As Univision puts its best foot forward to the advertising community at this Wednesday’s television Upfront market presentation in New York a lot more than meets in the eye may be going on backstage.

The Los Angeles Federal Court trial in the Televisa vs. Univision litigation has been postponed by mutual agreement of the parties until July 1st and other industry experts agree that a settlement may now be in the works.

The litigation which arises from Televisa’s attempt to annul the Programming License Agreement "PLA" which ends in 2017 – reached in 1992 between Emilio Azcarraga Milmo (the late father of current Televisa Chairman and CEO Emilio Azcarraga Jean) with recently retired Univision Chairman Jerold Perenchio claims that Univision materially breached its obligations under the PLA and acted in bad faith.

Also at stake are the rights to Televisa’s new media content which were simply not addressed in the PLA.
Televisa’s programming is extremely valuable to Univision. According to Univision’s 2007 public filings it accounts for and compares as follows:

– 15 of the 20 hours of Monday thru Friday prime time programming.
– Profit margins  of 73.3% ($517 million in revenues minus $138 million in PLA payments)
– Univision’s overall television division profit margin is 38.5% and non-Televisa accounts for a paltry 21.8% margin.

Of course, Televisa’s consistently effective programming also provides an incalculable aura, lead in and lead out programming value to the overall Univision schedule.

It creates a unique model for audience flow and economics when compared to general market television and even to other Spanish language networks in the US.

If Televisa were to prevail in the litigation a likely appeal by Univision would tie up the matter in the courts for an additional 18 months to two years.

However, if Televisa prevailed again Univision would have to radically modify its business model from that of primarily a program aggregator to that of a program producer.

No other entity, in Mexico or elsewhere produces programming that is consistently viable to appeal to US Hispanics as is Televisa’s.

Univision would also dramatically need to alter it cost structure whether it purchased, produced or achieved its programming goals with a combination of these strategies and it would additionally find Televisa’s programming across the street, at a present or newly established competitor.

Univision’s most recent attempt at a dramatic genre production is a Spanish language adaptation of "Desperate Housewives" which airs only one hour week in prime time, Thus, it is a departure from the unique programming grid strategy proprietary to US Spanish language television networks.

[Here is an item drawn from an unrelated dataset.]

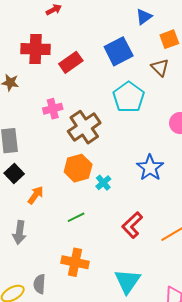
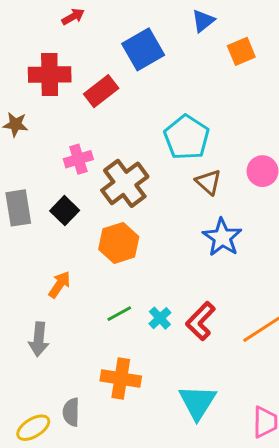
blue square: (119, 51) -> (143, 49), moved
brown triangle: (160, 67) -> (208, 182), moved
black square: (14, 174) -> (65, 211), moved
cyan cross: (103, 183) -> (160, 318), moved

After a healthy ratings start this show has dropped to lower ratings levels.

Televisa’s consistently popular soaps have more cogent or persuasive story lines predicated on production values which do not rely on adaptations of successful US general market programs.

Yet, Televisa’s valuable programming would be coveted by Telemundo which is in place or other players with US distribution such as ION Network, the Tribune Company or a consortium of other independent US television stations would give Televisa many and varied choices. Televisa could therefore easily replace the 67% of export revenues it drives from Univision and would have the leverage to negotiate a significantly better PLA deal and a substantial equity stake in a new entity.

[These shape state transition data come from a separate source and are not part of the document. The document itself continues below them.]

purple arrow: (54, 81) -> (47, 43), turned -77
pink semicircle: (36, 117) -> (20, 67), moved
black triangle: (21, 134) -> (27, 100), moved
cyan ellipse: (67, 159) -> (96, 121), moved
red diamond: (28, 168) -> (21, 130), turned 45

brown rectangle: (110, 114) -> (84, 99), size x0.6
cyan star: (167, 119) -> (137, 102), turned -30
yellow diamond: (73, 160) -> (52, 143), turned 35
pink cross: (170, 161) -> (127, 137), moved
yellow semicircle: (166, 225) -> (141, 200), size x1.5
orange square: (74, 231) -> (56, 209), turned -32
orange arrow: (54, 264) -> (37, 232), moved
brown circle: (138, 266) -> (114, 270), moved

So it seems that this is a question of who needs who more in a negotiation to settle it out of court.
Unless it does not prevail, Televisa’s choices are more extensive and economically viable than Univision and its financial sponsors who just acquired the company for $13.7 billion and who have leveraged with a debt of $11billion.

If Univision prevails it will naturally attempt to hold Televisa to the letter of the PLA for the next 10 years.
Hence, as the stakes are high a settlement may have one of three scenarios:

One, Televisa agrees to at least a doubling of the PLA payments and an equity stake.

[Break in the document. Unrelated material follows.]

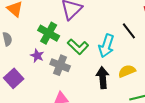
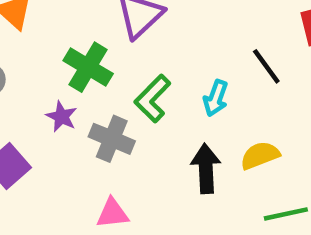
cyan arrow: (106, 46) -> (216, 98), size x0.7
green L-shape: (78, 47) -> (153, 99), turned 90

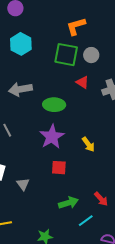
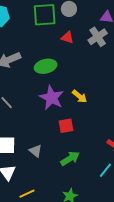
yellow arrow: (88, 144) -> (80, 96), moved
green arrow: (68, 203) -> (70, 159), moved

Two, Televisa does a financial reorganization and Televisa buys into Univision at an advantageous price, with more influence on the management and production within FCC rules.

Three, the five financial sponsors sell 100% or control of Univision to Televisa which is cash rich and backed by those which previously did so in its earlier attempt to buy Univision, Bill Gates’ Cascade Investment and Bain Capital.

–Julio Rumbaut, CEO of Miami based media brokerage and consulting firm Rumbaut & Company.